The radio wave absorber 1 of the present invention manufactured by the method described above preferably has a shape as shown in FIG.

That is, radio wave introducing portions (wave type) 3 having a substantially triangular prism shape are arranged on the substrate 2. The bottom surface of the base 2 is, for example, 300 mm x 600 mm, and when installed on the wall of an anechoic chamber or the like, a large number of unit blocks as shown in FIG. 1 are pasted.

Next, the present invention will be explained in detail.
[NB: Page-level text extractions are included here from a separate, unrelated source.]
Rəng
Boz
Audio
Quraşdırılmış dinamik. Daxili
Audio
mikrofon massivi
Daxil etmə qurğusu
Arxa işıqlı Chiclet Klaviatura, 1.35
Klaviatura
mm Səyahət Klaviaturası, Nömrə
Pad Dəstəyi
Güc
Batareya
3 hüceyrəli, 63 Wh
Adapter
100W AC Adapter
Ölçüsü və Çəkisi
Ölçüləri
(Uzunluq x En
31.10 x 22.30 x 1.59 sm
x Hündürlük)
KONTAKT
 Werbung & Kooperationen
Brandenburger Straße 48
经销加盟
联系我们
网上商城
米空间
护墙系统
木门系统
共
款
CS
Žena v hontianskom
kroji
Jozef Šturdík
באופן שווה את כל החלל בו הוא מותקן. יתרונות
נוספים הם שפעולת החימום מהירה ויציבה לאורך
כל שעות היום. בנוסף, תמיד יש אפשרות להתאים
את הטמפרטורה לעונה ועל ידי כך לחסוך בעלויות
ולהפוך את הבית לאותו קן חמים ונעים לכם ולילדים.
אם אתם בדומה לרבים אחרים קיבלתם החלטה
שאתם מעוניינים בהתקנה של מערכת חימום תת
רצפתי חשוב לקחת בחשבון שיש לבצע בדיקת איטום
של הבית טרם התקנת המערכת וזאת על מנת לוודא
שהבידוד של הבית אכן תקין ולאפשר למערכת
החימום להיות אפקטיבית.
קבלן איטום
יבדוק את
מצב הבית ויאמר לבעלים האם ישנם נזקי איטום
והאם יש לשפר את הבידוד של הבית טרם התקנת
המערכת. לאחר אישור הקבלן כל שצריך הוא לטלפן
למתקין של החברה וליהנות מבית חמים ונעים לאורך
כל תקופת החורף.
Example Styrene beads (specific gravity 0.025) were first foamed by heating, and then acrylic fibers (length 0.5 mm, diameter 100 denier) with secondary foam and iron sulfide (Fed) attached to the surface 52.5 g (unit of thread thickness)), 30 g of water, and Ig of surfactant (neutral detergent) are mixed and stirred, and the mixture is put into a mold with a volume of 1751 cm, heated with steam, and then heated with steam. Next, foaming was performed to produce a radio wave absorber made of expanded polystyrene having the shape shown in FIG.

Comparative Example Styrene beads (specific gravity 0.025) were heated to form a primary (foamed) material, then a secondary foam and carbon powder 105
g and adhesive (epoxy emulsion) 262.5 g
The mixture was mixed and stirred, put into a mold having a volume of 1,751 cm, and then heated to cause secondary foaming to produce a radio wave absorber having the same shape as the above example.
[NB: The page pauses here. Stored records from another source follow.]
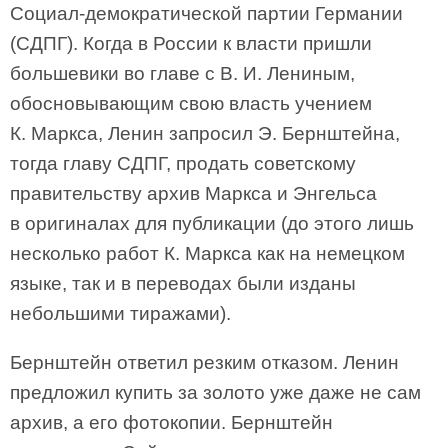
Социал-демократической партии Германии
(СДПГ). Когда в России к власти пришли
большевики во главе с В. И. Лениным,
обосновывающим свою власть учением
К. Маркса, Ленин запросил Э. Бернштейна,
тогда главу СДПГ, продать советскому
правительству архив Маркса и Энгельса
в оригиналах для публикации (до этого лишь
несколько работ К. Маркса как на немецком
языке, так и в переводах были изданы
небольшими тиражами).
Бернштейн ответил резким отказом. Ленин
предложил купить за золото уже даже не сам
архив, а его фотокопии. Бернштейн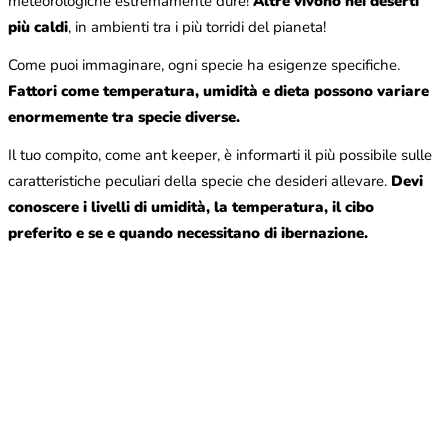
meteorologiche estremamente dure!
Altre vivono nei deserti
più caldi
, in ambienti tra i più torridi del pianeta!
Come puoi immaginare, ogni specie ha esigenze specifiche.
Fattori come temperatura, umidità e dieta possono variare
enormemente tra specie diverse.
Il tuo compito, come ant keeper, è informarti il più possibile sulle
caratteristiche peculiari della specie che desideri allevare.
Devi
conoscere i livelli di umidità, la temperatura, il cibo
preferito e se e quando necessitano di ibernazione.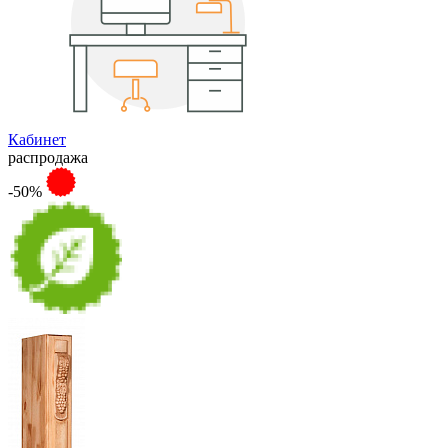
Кабинет
распродажа
-50%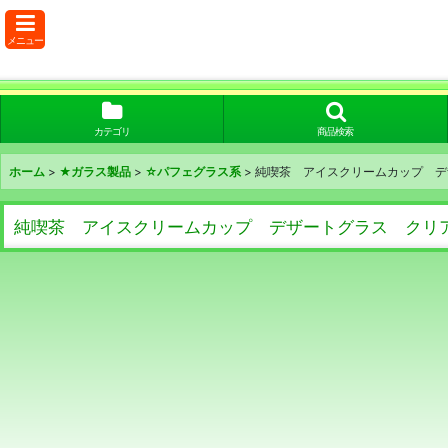
メニュー
カテゴリ
商品検索
ホーム
>
★ガラス製品
>
☆パフェグラス系
>
純喫茶 アイスクリームカップ デ
純喫茶 アイスクリームカップ デザートグラス クリ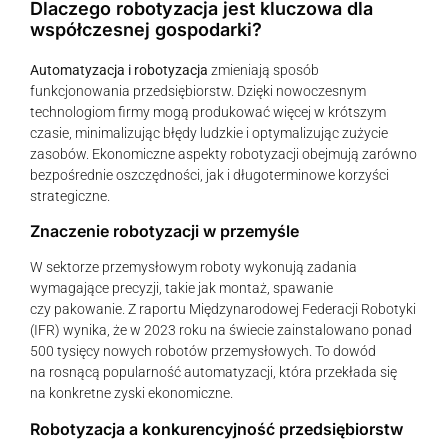
Dlaczego robotyzacja jest kluczowa dla
współczesnej gospodarki?
Automatyzacja i robotyzacja
zmieniają sposób
funkcjonowania przedsiębiorstw. Dzięki nowoczesnym
technologiom firmy mogą produkować więcej w krótszym
czasie, minimalizując błędy ludzkie i optymalizując zużycie
zasobów. Ekonomiczne aspekty robotyzacji obejmują zarówno
bezpośrednie oszczędności, jak i długoterminowe korzyści
strategiczne.
Znaczenie robotyzacji w przemyśle
W sektorze przemysłowym roboty wykonują zadania
wymagające precyzji, takie jak montaż, spawanie
czy pakowanie. Z raportu Międzynarodowej Federacji Robotyki
(IFR) wynika, że w 2023 roku na świecie zainstalowano ponad
500 tysięcy nowych robotów przemysłowych. To dowód
na rosnącą popularność automatyzacji, która przekłada się
na konkretne zyski ekonomiczne.
Robotyzacja a konkurencyjność przedsiębiorstw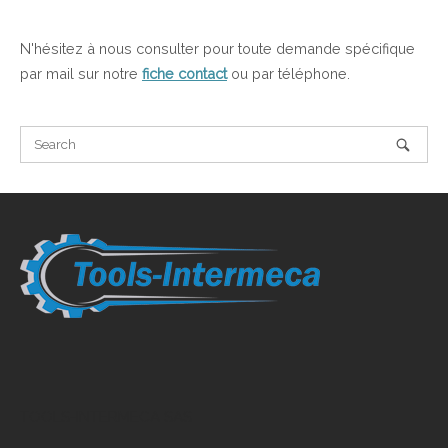
N'hésitez à nous consulter pour toute demande spécifique
par mail sur notre
fiche contact
ou par téléphone.
TOOLS-INTERMECA SAS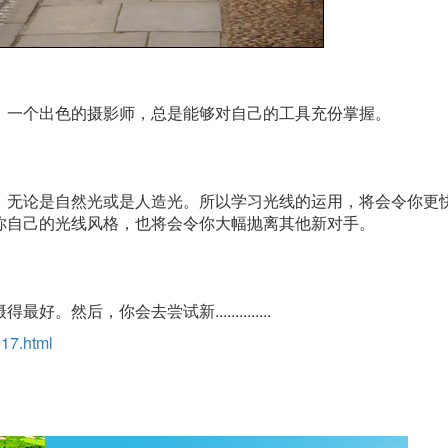
，一个出色的摄影师，总是能够对自己的工具充份掌握。
，无论是自然光或是人造光。所以学习光线的运用，将会令你更
你自己的光线风格，也将会令你大幅抛离其他新对手。
后，你会去尝试新..............
17.html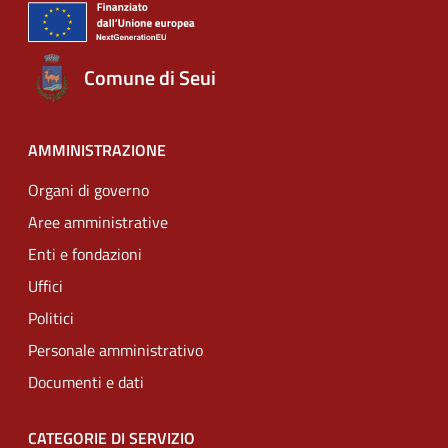
Comune di Seui
AMMINISTRAZIONE
Organi di governo
Aree amministrative
Enti e fondazioni
Uffici
Politici
Personale amministrativo
Documenti e dati
CATEGORIE DI SERVIZIO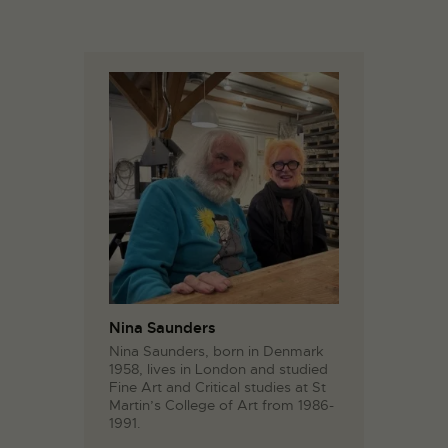
Nina Saunders
Nina Saunders, born in Denmark
1958, lives in London and studied
Fine Art and Critical studies at St
Martin’s College of Art from 1986-
1991.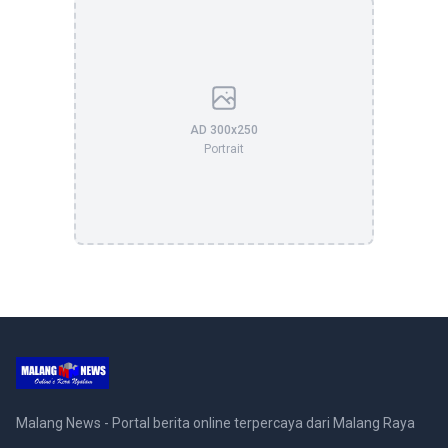
AD 300x250
Portrait
Malang News - Portal berita online terpercaya dari Malang Raya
Results The return loss vs. frequency characteristics of the radio wave absorbers of the above examples and comparative examples are shown in FIG. 2, respectively. In the figure, the solid line shows the results of this example, and the dotted line shows the results of the comparative example (conventional example). As is clear from FIG. 2, the absorption characteristics of this example are superior to those of the comparative example over a wide range of frequencies. In addition, the molding time of the radio wave absorber of the comparative example was approximately 3
While it took about 0 minutes, in the case of this example, it took about 5 minutes.

As a result, the radio wave absorber of this example has superior radio wave absorption properties compared to the conventional carbon-containing radio wave absorber (comparative example).
It turned out that the molding time could also be significantly shortened.

(Effects of the Invention) As described above, the radio wave absorber of the present invention has excellent absorption characteristics over a wide range of frequencies compared to conventional radio wave absorbers coated with carbon powder, and the molding time is also significantly shortened. I can do it. In addition, since no carbon or adhesive is used, the molding time can be shortened and manufacturing costs can be reduced. Furthermore, there is no need to cover the surface of the molded product because there is no need to worry about getting your hands dirty even if you touch the radio wave absorber. Further, according to the present invention, it is easy to automatically supply each material when manufacturing the radio wave absorber, which has the advantage of facilitating mass production.

[Brief explanation of drawings]

FIG. 1 is a perspective view showing a radio wave absorber according to an embodiment of the present invention;
FIG. 2 is a graph showing a comparison of the absorption characteristics (reflection loss - frequency) of a radio wave absorber produced according to the method of the present invention and a conventional radio wave absorber. 1...Radio wave absorber 2...Base 3...Radio wave introduction part (/& type) Patent applicant TK Co., Ltd. Patent application agent Patent attorney Yama Megumi Moto −

Claims (2)

[Claims] (1) A radio wave absorber made of expanded polystyrene comprising a plurality of approximately triangular prism-shaped radio wave introducing portions arranged on a base, characterized in that conductive fibers are dispersed in the expanded polystyrene. (2) A process of heating the styrene beads to cause primary foaming, a process of mixing and stirring the secondary foamed styrene beads, conductive fibers, and water, and placing these mixtures in a mold and applying force. A method for manufacturing a radio wave absorber made of expanded polystyrene in which conductive fibers are dispersed, which comprises a step of performing secondary foaming by heat and molding.